Aim of the exercise => Give the data back exactly. Leave out any images.
(Available records)
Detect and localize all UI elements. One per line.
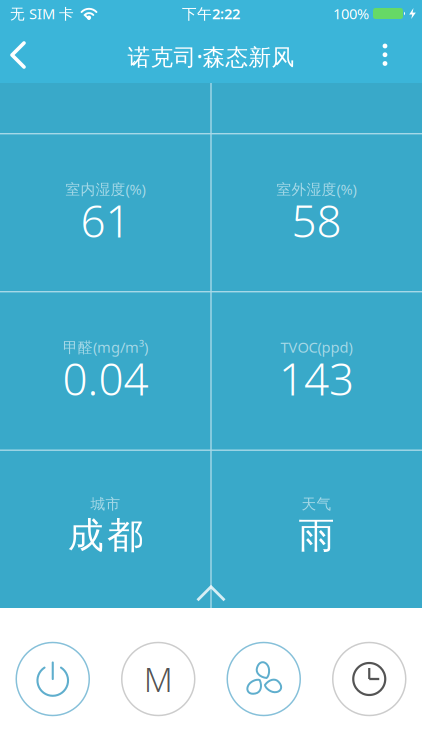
staticText: 下午2:22 bbox=[182, 4, 240, 23]
staticText: 58 bbox=[292, 191, 342, 250]
staticText: 0.04 bbox=[62, 349, 148, 408]
button[interactable]: Timer bbox=[333, 642, 406, 716]
staticText: 诺克司·森态新风 bbox=[128, 41, 294, 72]
staticText: 143 bbox=[279, 349, 354, 408]
staticText: 100% bbox=[333, 4, 369, 23]
button[interactable]: Mode bbox=[122, 642, 195, 716]
staticText: TVOC(ppd) bbox=[280, 337, 352, 357]
staticText: M bbox=[144, 657, 173, 701]
staticText: 室内湿度(%) bbox=[66, 179, 146, 199]
staticText: 室外湿度(%) bbox=[276, 179, 356, 199]
staticText: 城市 bbox=[90, 495, 120, 513]
staticText: 甲醛(mg/m³) bbox=[63, 337, 148, 357]
staticText: 成都 bbox=[68, 513, 143, 558]
button[interactable]: Fan speed bbox=[227, 642, 300, 716]
button[interactable]: Back bbox=[8, 40, 38, 70]
staticText: 天气 bbox=[302, 495, 332, 513]
staticText: 无 SIM 卡 bbox=[10, 4, 74, 23]
button[interactable]: Expand bbox=[196, 585, 226, 602]
button[interactable]: Power bbox=[16, 642, 89, 716]
button[interactable]: More bbox=[381, 42, 422, 68]
staticText: 61 bbox=[80, 191, 130, 250]
staticText: 雨 bbox=[298, 513, 334, 558]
(End Available records)
Result of this task =>
Detect and localize all UI elements. One per line.
staticText: 下午2:22 bbox=[182, 4, 240, 23]
staticText: 58 bbox=[292, 191, 342, 250]
staticText: 0.04 bbox=[62, 349, 148, 408]
button[interactable]: Timer bbox=[333, 642, 406, 716]
staticText: 诺克司·森态新风 bbox=[128, 41, 294, 72]
staticText: 143 bbox=[279, 349, 354, 408]
staticText: 100% bbox=[333, 4, 369, 23]
button[interactable]: Mode bbox=[122, 642, 195, 716]
staticText: TVOC(ppd) bbox=[280, 337, 352, 357]
staticText: M bbox=[144, 657, 173, 701]
staticText: 室内湿度(%) bbox=[66, 179, 146, 199]
staticText: 室外湿度(%) bbox=[276, 179, 356, 199]
staticText: 城市 bbox=[90, 495, 120, 513]
staticText: 甲醛(mg/m³) bbox=[63, 337, 148, 357]
staticText: 成都 bbox=[68, 513, 143, 558]
button[interactable]: Fan speed bbox=[227, 642, 300, 716]
button[interactable]: Back bbox=[8, 40, 38, 70]
staticText: 天气 bbox=[302, 495, 332, 513]
staticText: 无 SIM 卡 bbox=[10, 4, 74, 23]
button[interactable]: Expand bbox=[196, 585, 226, 602]
button[interactable]: Power bbox=[16, 642, 89, 716]
button[interactable]: More bbox=[381, 42, 422, 68]
staticText: 61 bbox=[80, 191, 130, 250]
staticText: 雨 bbox=[298, 513, 334, 558]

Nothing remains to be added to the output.